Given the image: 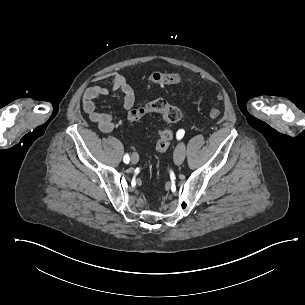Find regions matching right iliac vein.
<instances>
[{
    "label": "right iliac vein",
    "mask_w": 305,
    "mask_h": 305,
    "mask_svg": "<svg viewBox=\"0 0 305 305\" xmlns=\"http://www.w3.org/2000/svg\"><path fill=\"white\" fill-rule=\"evenodd\" d=\"M131 162L132 164H137L139 162V156L136 153L131 154Z\"/></svg>",
    "instance_id": "right-iliac-vein-1"
}]
</instances>
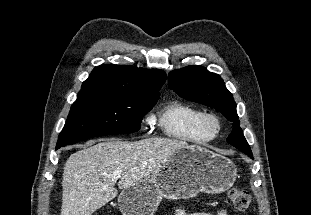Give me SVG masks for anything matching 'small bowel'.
Here are the masks:
<instances>
[{
	"instance_id": "c3829d8e",
	"label": "small bowel",
	"mask_w": 311,
	"mask_h": 215,
	"mask_svg": "<svg viewBox=\"0 0 311 215\" xmlns=\"http://www.w3.org/2000/svg\"><path fill=\"white\" fill-rule=\"evenodd\" d=\"M175 215H212V214L209 212H206L204 210H197V211L192 212V213H187L183 209H177L175 212ZM217 215H228V212L225 209H220L217 212Z\"/></svg>"
}]
</instances>
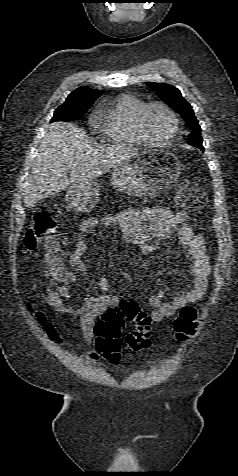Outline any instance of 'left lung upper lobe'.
Returning a JSON list of instances; mask_svg holds the SVG:
<instances>
[{
  "label": "left lung upper lobe",
  "instance_id": "obj_1",
  "mask_svg": "<svg viewBox=\"0 0 238 476\" xmlns=\"http://www.w3.org/2000/svg\"><path fill=\"white\" fill-rule=\"evenodd\" d=\"M148 86L156 91L163 101L169 104L189 123L193 131L188 136V143L203 150L201 128L198 120L194 115L191 105L182 97L181 92L176 87L165 83L150 82Z\"/></svg>",
  "mask_w": 238,
  "mask_h": 476
}]
</instances>
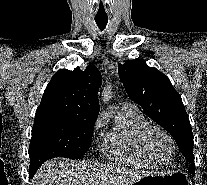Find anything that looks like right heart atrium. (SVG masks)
<instances>
[{"mask_svg": "<svg viewBox=\"0 0 207 185\" xmlns=\"http://www.w3.org/2000/svg\"><path fill=\"white\" fill-rule=\"evenodd\" d=\"M109 121V114L107 112H101L95 120L94 128L95 131L100 130Z\"/></svg>", "mask_w": 207, "mask_h": 185, "instance_id": "1", "label": "right heart atrium"}]
</instances>
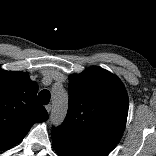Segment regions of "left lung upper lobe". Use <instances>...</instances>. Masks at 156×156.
<instances>
[{
  "mask_svg": "<svg viewBox=\"0 0 156 156\" xmlns=\"http://www.w3.org/2000/svg\"><path fill=\"white\" fill-rule=\"evenodd\" d=\"M69 108L51 134L70 144L107 156L120 141L128 115V96L120 79L91 67L69 77Z\"/></svg>",
  "mask_w": 156,
  "mask_h": 156,
  "instance_id": "obj_1",
  "label": "left lung upper lobe"
}]
</instances>
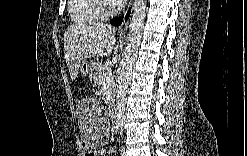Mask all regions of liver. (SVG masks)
I'll list each match as a JSON object with an SVG mask.
<instances>
[{"instance_id":"1","label":"liver","mask_w":247,"mask_h":156,"mask_svg":"<svg viewBox=\"0 0 247 156\" xmlns=\"http://www.w3.org/2000/svg\"><path fill=\"white\" fill-rule=\"evenodd\" d=\"M116 28L102 23L70 25L64 34V54L70 77L75 80L83 59L103 57L114 49Z\"/></svg>"}]
</instances>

> **Exercise objective**
Starting with the line that holds "Give me SVG", return each line exactly through the final line of the entries above; pictures are not part of the output.

> **Solution to the exercise**
Give me SVG masks for anything matching 'small bowel'.
Here are the masks:
<instances>
[{
	"instance_id": "c3829d8e",
	"label": "small bowel",
	"mask_w": 311,
	"mask_h": 215,
	"mask_svg": "<svg viewBox=\"0 0 311 215\" xmlns=\"http://www.w3.org/2000/svg\"><path fill=\"white\" fill-rule=\"evenodd\" d=\"M175 215H212V214L209 212H206L204 210H197V211L192 212V213H187L183 209H177L175 212ZM217 215H228V212L225 209H220L217 212Z\"/></svg>"
}]
</instances>
Outline any instance of 'left lung upper lobe'.
Returning a JSON list of instances; mask_svg holds the SVG:
<instances>
[{
  "label": "left lung upper lobe",
  "instance_id": "obj_1",
  "mask_svg": "<svg viewBox=\"0 0 238 476\" xmlns=\"http://www.w3.org/2000/svg\"><path fill=\"white\" fill-rule=\"evenodd\" d=\"M148 86L156 91L163 101L169 104L189 123L193 131L188 136V143L203 150L201 128L198 120L194 115L191 105L182 97L181 92L176 87L165 83L150 82Z\"/></svg>",
  "mask_w": 238,
  "mask_h": 476
}]
</instances>
Find anything that looks like right heart atrium. (SVG masks)
<instances>
[{"mask_svg": "<svg viewBox=\"0 0 207 185\" xmlns=\"http://www.w3.org/2000/svg\"><path fill=\"white\" fill-rule=\"evenodd\" d=\"M109 121V114L107 112H101L95 120L94 128L95 131L100 130Z\"/></svg>", "mask_w": 207, "mask_h": 185, "instance_id": "1", "label": "right heart atrium"}]
</instances>
Segment regions of "left lung upper lobe". Use <instances>...</instances>. Masks at 156×156.
<instances>
[{
  "mask_svg": "<svg viewBox=\"0 0 156 156\" xmlns=\"http://www.w3.org/2000/svg\"><path fill=\"white\" fill-rule=\"evenodd\" d=\"M69 108L51 134L70 144L107 156L120 141L128 115V96L120 79L91 67L69 77Z\"/></svg>",
  "mask_w": 156,
  "mask_h": 156,
  "instance_id": "obj_1",
  "label": "left lung upper lobe"
}]
</instances>
Mask all regions of liver. (SVG masks)
I'll list each match as a JSON object with an SVG mask.
<instances>
[{"instance_id":"1","label":"liver","mask_w":247,"mask_h":156,"mask_svg":"<svg viewBox=\"0 0 247 156\" xmlns=\"http://www.w3.org/2000/svg\"><path fill=\"white\" fill-rule=\"evenodd\" d=\"M116 28L102 23L70 25L64 34V54L70 77L75 80L83 59L103 57L114 49Z\"/></svg>"}]
</instances>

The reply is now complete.